# What the task requires
Records follow. Pull out every line that contains "Dashboard".

# Dataset

*** Begin section ***

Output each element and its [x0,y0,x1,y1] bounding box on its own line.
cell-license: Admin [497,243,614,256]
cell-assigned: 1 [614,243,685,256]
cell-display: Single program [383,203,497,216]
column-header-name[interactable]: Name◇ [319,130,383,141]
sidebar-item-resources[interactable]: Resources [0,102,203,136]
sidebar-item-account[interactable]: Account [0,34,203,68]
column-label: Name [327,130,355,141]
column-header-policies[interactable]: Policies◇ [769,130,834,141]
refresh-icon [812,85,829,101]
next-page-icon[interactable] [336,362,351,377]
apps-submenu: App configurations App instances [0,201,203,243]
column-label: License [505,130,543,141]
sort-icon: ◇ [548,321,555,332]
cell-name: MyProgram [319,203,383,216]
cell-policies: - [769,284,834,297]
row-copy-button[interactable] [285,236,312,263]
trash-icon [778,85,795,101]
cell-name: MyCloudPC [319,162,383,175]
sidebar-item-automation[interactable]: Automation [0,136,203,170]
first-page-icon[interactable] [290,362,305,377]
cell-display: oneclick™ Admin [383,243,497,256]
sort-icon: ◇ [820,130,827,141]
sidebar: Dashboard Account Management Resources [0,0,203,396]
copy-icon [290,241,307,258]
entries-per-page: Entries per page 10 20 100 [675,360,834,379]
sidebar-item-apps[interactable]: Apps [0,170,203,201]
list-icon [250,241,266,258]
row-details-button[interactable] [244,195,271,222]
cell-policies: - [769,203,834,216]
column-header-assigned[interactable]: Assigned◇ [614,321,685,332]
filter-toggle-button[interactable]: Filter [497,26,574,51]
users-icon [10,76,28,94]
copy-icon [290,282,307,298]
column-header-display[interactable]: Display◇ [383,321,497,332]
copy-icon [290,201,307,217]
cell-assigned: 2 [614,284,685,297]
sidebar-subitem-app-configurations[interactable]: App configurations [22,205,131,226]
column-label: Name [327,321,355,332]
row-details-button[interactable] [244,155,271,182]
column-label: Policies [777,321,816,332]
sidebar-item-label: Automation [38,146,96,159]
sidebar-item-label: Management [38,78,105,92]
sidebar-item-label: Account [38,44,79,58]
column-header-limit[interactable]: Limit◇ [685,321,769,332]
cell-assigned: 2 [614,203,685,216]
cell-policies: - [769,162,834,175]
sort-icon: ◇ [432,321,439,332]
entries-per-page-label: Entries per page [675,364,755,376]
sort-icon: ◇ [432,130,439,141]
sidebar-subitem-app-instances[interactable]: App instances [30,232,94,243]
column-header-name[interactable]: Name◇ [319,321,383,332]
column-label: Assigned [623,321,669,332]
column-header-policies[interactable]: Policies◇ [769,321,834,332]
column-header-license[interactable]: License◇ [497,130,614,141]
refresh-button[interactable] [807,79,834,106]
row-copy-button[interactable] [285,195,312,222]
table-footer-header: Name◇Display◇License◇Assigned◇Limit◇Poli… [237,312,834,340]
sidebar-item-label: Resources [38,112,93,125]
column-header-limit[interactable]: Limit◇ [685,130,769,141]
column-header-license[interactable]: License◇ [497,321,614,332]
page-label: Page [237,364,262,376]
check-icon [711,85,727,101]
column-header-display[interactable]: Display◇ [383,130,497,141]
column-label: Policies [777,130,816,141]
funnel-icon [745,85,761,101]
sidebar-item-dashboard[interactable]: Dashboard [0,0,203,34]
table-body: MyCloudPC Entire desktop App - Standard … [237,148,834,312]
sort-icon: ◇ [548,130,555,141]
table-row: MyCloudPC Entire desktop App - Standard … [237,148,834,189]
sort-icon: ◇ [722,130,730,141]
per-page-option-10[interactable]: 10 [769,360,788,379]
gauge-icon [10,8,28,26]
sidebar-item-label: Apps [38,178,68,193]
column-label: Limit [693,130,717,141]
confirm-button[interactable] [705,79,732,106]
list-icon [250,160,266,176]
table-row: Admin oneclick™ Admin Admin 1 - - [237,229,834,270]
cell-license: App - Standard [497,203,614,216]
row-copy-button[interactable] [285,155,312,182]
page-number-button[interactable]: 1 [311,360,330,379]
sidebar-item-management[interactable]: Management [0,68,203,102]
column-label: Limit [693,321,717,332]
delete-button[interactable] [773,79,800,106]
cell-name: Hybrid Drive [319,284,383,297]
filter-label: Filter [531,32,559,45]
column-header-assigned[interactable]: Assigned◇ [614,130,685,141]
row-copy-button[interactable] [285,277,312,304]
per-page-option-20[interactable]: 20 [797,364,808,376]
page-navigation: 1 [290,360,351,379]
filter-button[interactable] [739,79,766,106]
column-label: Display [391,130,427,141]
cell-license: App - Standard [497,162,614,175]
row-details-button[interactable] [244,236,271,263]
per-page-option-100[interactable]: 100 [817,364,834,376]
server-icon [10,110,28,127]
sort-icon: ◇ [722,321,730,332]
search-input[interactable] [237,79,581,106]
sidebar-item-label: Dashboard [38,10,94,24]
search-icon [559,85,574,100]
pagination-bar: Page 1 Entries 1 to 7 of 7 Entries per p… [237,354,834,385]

*** End section ***

# Written reply
sidebar: Dashboard Account Management Resources [0,0,203,396]
sidebar-item-dashboard[interactable]: Dashboard [0,0,203,34]
sidebar-item-label: Dashboard [38,10,94,24]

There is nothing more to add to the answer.